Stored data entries
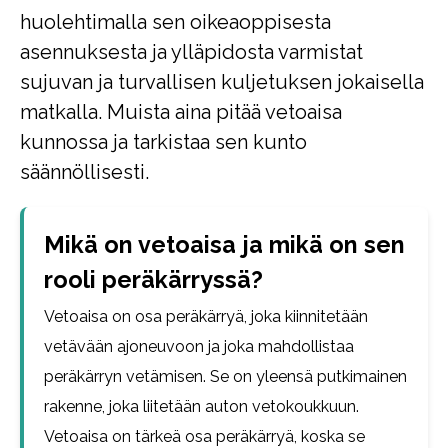
huolehtimalla sen oikeaoppisesta
asennuksesta ja ylläpidosta varmistat
sujuvan ja turvallisen kuljetuksen jokaisella
matkalla. Muista aina pitää vetoaisa
kunnossa ja tarkistaa sen kunto
säännöllisesti.
Mikä on vetoaisa ja mikä on sen
rooli peräkärryssä?
Vetoaisa on osa peräkärryä, joka kiinnitetään
vetävään ajoneuvoon ja joka mahdollistaa
peräkärryn vetämisen. Se on yleensä putkimainen
rakenne, joka liitetään auton vetokoukkuun.
Vetoaisa on tärkeä osa peräkärryä, koska se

— PROBLEM DETAILS —
Every line above that holds "peräkärryä" should be copied out.

— YOUR RESPONSE —
Vetoaisa on osa peräkärryä, joka kiinnitetään
Vetoaisa on tärkeä osa peräkärryä, koska se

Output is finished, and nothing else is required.